Personally, I don’t think you can separate the two because, for the most part people tend to die the same way they live. Fighters go out fighting, those with a good sense of humor find something to laugh at, controllers try to control the whole process, co-dependents worry about everybody else, and graceful people surrender with a level of dignity that humbles and awes the rest of us. Trust me on this one…ALL of the virtues and flaws we cultivate in ourselves through our years of living are going to show up in spades when the dying time arrives.
Working with hospice was like watching people take the Kobayashi Maru, only in real life. I found myself in the extraordinary position of watching person after person confront the certainty of their own death, and it was…well…it was a thousand things. It was amazing, curious, humbling, horrible, surprising, heartbreaking, staggering, frightening, illuminating, and inspiring.
Getting the chance to witness and learn from so many different people facing this last and greatest test was a rare, rare! and priceless opportunity. (…a fact that somehow, almost nobody seems to grasp. So strange…) And while everything I learned will unquestionably help me face my own death with greater equanimity, courage, and grace when the time comes, far more importantly it’s helping me to also LIVE MY LIFE with much greater equanimity, courage, and grace until then.
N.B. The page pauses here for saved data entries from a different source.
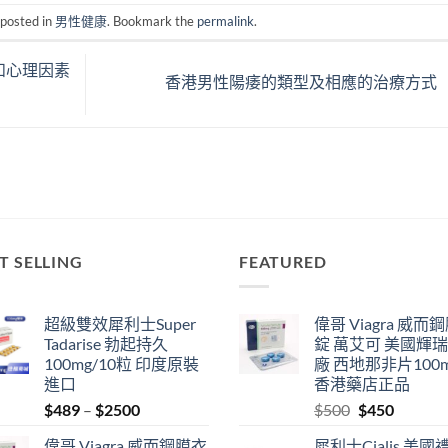
 posted in
男性健康
. Bookmark the
permalink
.
和心理因素
香港男性陽痿的類型及相應的治療方式
T SELLING
FEATURED
超級雙效犀利士Super
偉哥 Viagra 威而
Tadarise 勃起持久
錠 萬艾可 美國輝
100mg/10粒 印度原裝
廠 西地那非片100
進口
香港藥店正品
Price
Original
Current
$
489
–
$
2500
$
500
$
450
range:
price
price
偉哥 Viagra 威而鋼膜衣
犀利士Cialis 美國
Next to giving birth, working with the dying was…hands down…the most life-affirming, life-nourishing, and life-celebrating thing I’ve ever done. I could never thank or speak highly enough of the people who allowed me to be with them, there at the end. It was truly an honor, a privilege, and a gift.
copyright Dia Osborn 2011
And they were lucky, blessed, and privileged to have you at their sides and supporting their loved ones during the process.
“ALL of the virtues and flaws we cultivate in ourselves through our years of living are going to show up in spades when the dying time arrives.” This is a sobering consideration. All the more reason to try to live one’s life the way we’d like it to be described upon our exit.
Exactly! One of the many reasons why considering how we’re going to die…right now, long before it happens…is a worthwhile thing to do!